Although balls always have plenty of food stalls, you can opt for a gourmet three-course dinner before the ball by purchasing a dining ticket (around £50 more than a regular ball ticket). In my opinion, the extra cost is worth it: the food is always amazing and it makes the night one you’ll never forget. All balls have an open bar (and if you’re lucky, a vodka luge) so don’t worry about having to pay for any extra cocktails!

Balls take place all year round, starting this year with the white tie Merton Winter Ball in November until other Commemoration Balls in week 9 of Trinity. Tickets for balls sell out quickly. Make sure you and your friends buy them early so you can enjoy a night full of fireworks, photo booths and hopefully, not too many regrets.

Union Balls

The Oxford Union may be one of the foremost speech and debate societies in the world, but they still know how to throw a heck of a party. The Union throws a black tie ball in Hilary term for around £50. The cheaper price means an earlier closing time but an amazing night nevertheless. The (in)famous debate chamber is transformed into a stunning ballroom floor and oysters and macarons make frequent appearances. The Oxford Guild Society continues the trend of hosting both amazing speakers and great balls so look out for their annual masquerade ball.
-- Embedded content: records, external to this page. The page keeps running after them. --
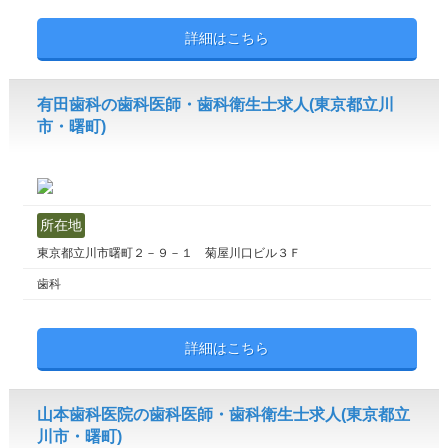
詳細はこちら
有田歯科の歯科医師・歯科衛生士求人(東京都立川
市・曙町)
所在地
東京都立川市曙町２－９－１ 菊屋川口ビル３Ｆ
歯科
詳細はこちら
山本歯科医院の歯科医師・歯科衛生士求人(東京都立
川市・曙町)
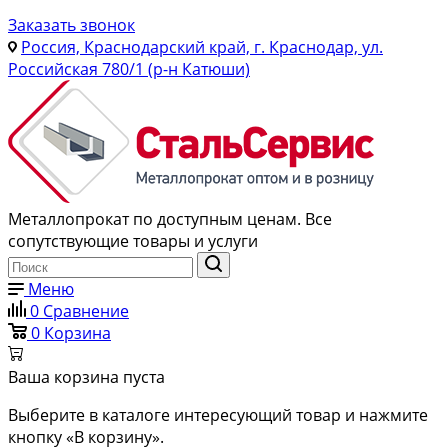
Заказать звонок
Россия, Краснодарский край, г. Краснодар, ул.
Российская 780/1 (р-н Катюши)
Металлопрокат по доступным ценам. Все
сопутствующие товары и услуги
Меню
0
Сравнение
0
Корзина
Ваша корзина пуста
Выберите в каталоге интересующий товар и нажмите
кнопку «В корзину».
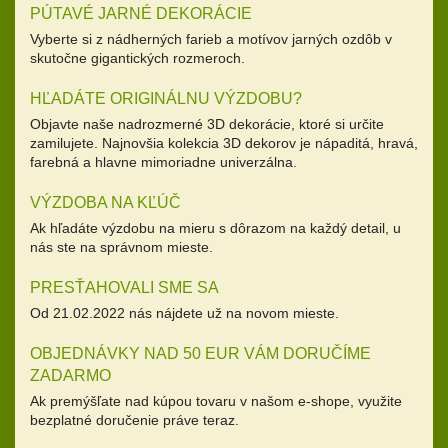
PÚTAVÉ JARNÉ DEKORÁCIE
Vyberte si z nádherných farieb a motívov jarných ozdôb v
skutočne gigantických rozmeroch.
HĽADÁTE ORIGINÁLNU VÝZDOBU?
Objavte naše nadrozmerné 3D dekorácie, ktoré si určite
zamilujete. Najnovšia kolekcia 3D dekorov je nápaditá, hravá,
farebná a hlavne mimoriadne univerzálna.
VÝZDOBA NA KĽÚČ
Ak hľadáte výzdobu na mieru s dôrazom na každý detail, u
nás ste na správnom mieste.
PRESŤAHOVALI SME SA
Od 21.02.2022 nás nájdete už na novom mieste.
OBJEDNÁVKY NAD 50 EUR VÁM DORUČÍME
ZADARMO
Ak premýšľate nad kúpou tovaru v našom e-shope, využite
bezplatné doručenie práve teraz.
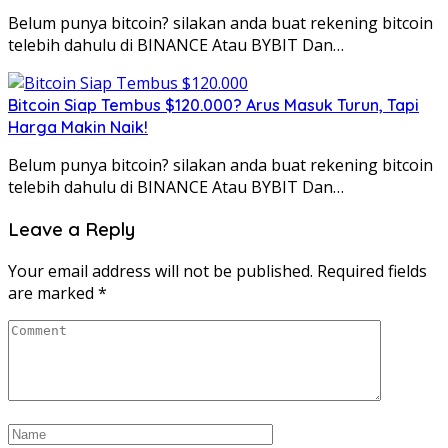
Belum punya bitcoin? silakan anda buat rekening bitcoin
telebih dahulu di BINANCE Atau BYBIT Dan…
Bitcoin Siap Tembus $120.000? Arus Masuk Turun, Tapi
Harga Makin Naik!
Belum punya bitcoin? silakan anda buat rekening bitcoin
telebih dahulu di BINANCE Atau BYBIT Dan…
Leave a Reply
Your email address will not be published.
Required fields
are marked
*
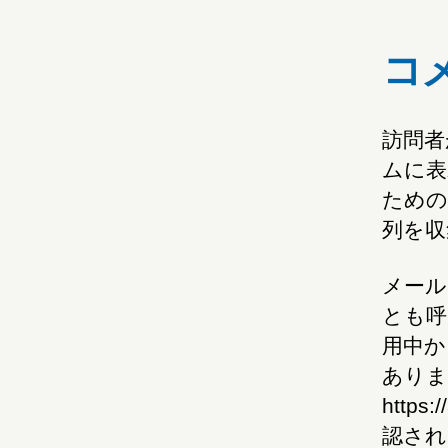
コ
訪問者
ムに表
ための
列を収
メール
とも呼
用中か
ありま
https
認され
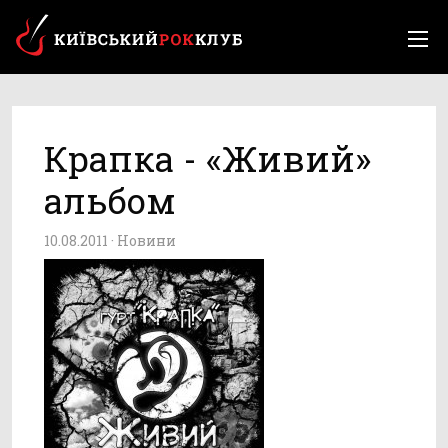
Крапка - «Живий»
альбом
10.08.2011 ·
Новини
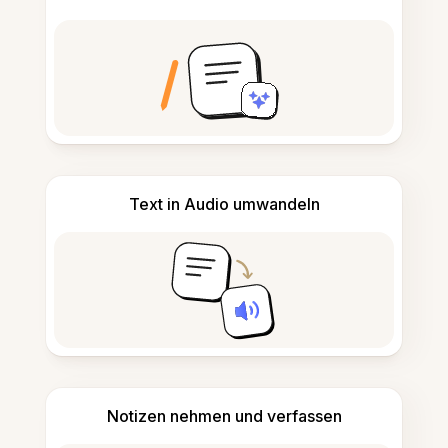
Text in Audio umwandeln
Notizen nehmen und verfassen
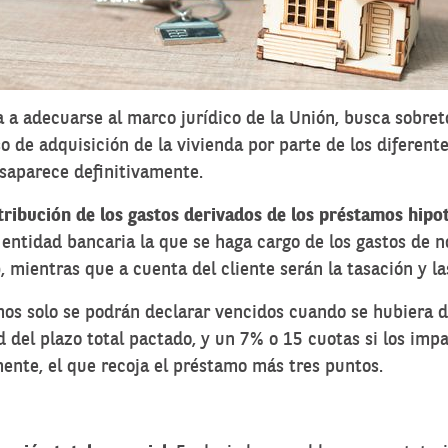
a a adecuarse al marco jurídico de la Unión, busca sobre
 de adquisición de la vivienda por parte de los diferent
esaparece definitivamente.
tribución de los gastos derivados de
los préstamos hipo
ntidad bancaria la que se haga cargo de los gastos de not
mientras que a cuenta del cliente serán la tasación y las 
mos solo se podrán declarar vencidos cuando se hubiera d
 del plazo total pactado, y un 7% o 15 cuotas si los imp
ente, el que recoja el préstamo más tres puntos.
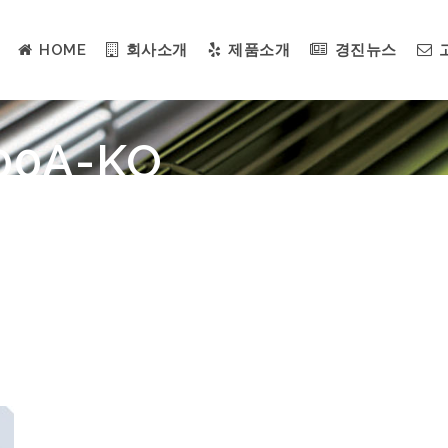
HOME
회사소개
제품소개
경진뉴스
00A-KO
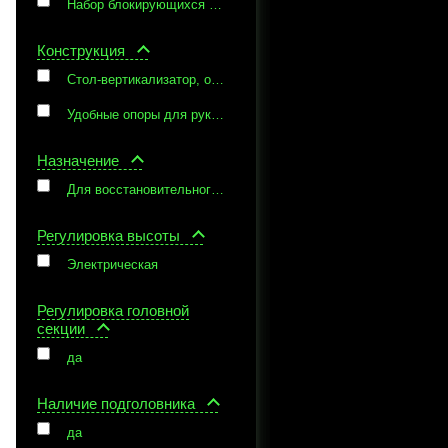
Набор блокирующихся колес для моделей Capre M и F, педаль регулировки высоты стола в виде рамы, для моделей Capre M и F
Конструкция
Стол-вертикализатор, опоры для рук и комплект фиксирующих ремней
Удобные опоры для рук, боковые опоры
Назначение
Для восстановительного лечения
Регулировка высоты
Электрическая
Регулировка головной
секции
да
Наличие подголовника
да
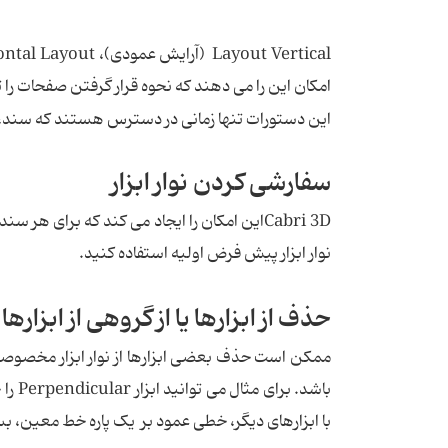
امکان این را می دهند که نحوه قرار گرفتن صفحات را 
این دستورات تنها زمانی در دسترس هستند که سند،
سفارشی کردن نوار ابزار
Cabri 3Dاین امکان را ایجاد می کند که برای هر س
نوار ابزار پیش فرض اولیه استفاده کنید.
حذف از ابزارها یا از گروهی از ابزارها
ممکن است حذف بعضی ابزارها از نوار ابزار مخصوص
باشد.
با ابزارهای دیگر، خطی عمود بر یک پاره خط معین، بس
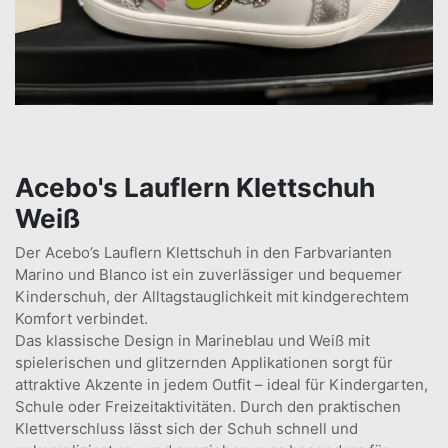
Acebo's Lauflern Klettschuh
Weiß
Der Acebo’s Lauflern Klettschuh in den Farbvarianten
Marino und Blanco ist ein zuverlässiger und bequemer
Kinderschuh, der Alltagstauglichkeit mit kindgerechtem
Komfort verbindet.
Das klassische Design in Marineblau und Weiß mit
spielerischen und glitzernden Applikationen sorgt für
attraktive Akzente in jedem Outfit – ideal für Kindergarten,
Schule oder Freizeitaktivitäten. Durch den praktischen
Klettverschluss lässt sich der Schuh schnell und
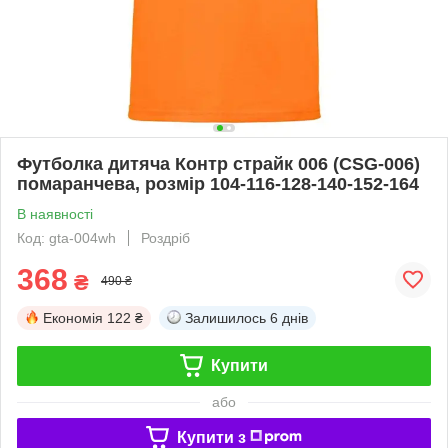
Футболка дитяча Контр страйк 006 (CSG-006)
помаранчева, розмір 104-116-128-140-152-164
В наявності
Код: gta-004wh
Роздріб
368
₴
490 ₴
Економія
122 ₴
Залишилось
6 днів
Купити
або
Купити з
Subject Society Balls (and a few others!)

A few subject societies host amazing balls at relatively affordable prices. MedSoc (the medicine students’ society) hosts an annual ball and there are rumours of a new Science Ball coming this year. The Law Society hosts some of the best balls in Oxford, with one ball every term. Tickets are less than £100 and include a three course dinner, transportation for the night and all of the trimmings of a ball. Venues have included the Gherkin and Blenheim Palace. You don’t need to be reading that subject to get tickets, but you do have to be a member and ballot for a spot in groups of up to 6 people. RAG also hosts a Charity Ball in Michaelmas while the LGBT Society hosts an annual Glitterball. Last year also featured Oxford’s first ever Diwali ball.

Organising a Ball

This year, I had the chance to work as Head of Design for my college Ball and I loved it. Organising balls is hard work, but the free tickets make up for it. Don’t worry about being a fresher – it’s a great chance to build up experience and although you have to sit through a lot of conversations about portaloos, it’s quite fun!

Working at a Ball

You can also work at balls in a variety of roles: everyone from bartenders to ushers or rubbish-collectors are needed. Jobs are usually advertised on the ball’s website or Facebook page so keep an eye out. You usually work one shift and can spend the rest of the night enjoying the ball. It’s a cheap way to have a fun night out and a great way to get into a sold-out ball.

Breaking in

I’ve heard enough urban myths about people trying to break into balls to make me write a section on it (one of the more creative attempts allegedly involving stealing a punt). Don’t do it. Don’t ever try to break in. As someone who worked to make the tickets and the wristbands for a ball, I can tell you that counterfeit tickets are not going to work and scrambling over walls in black tie is harder than it sounds. So unless your idea of a fun night is being chased by a security team, do everyone a favour and just buy the ticket instead.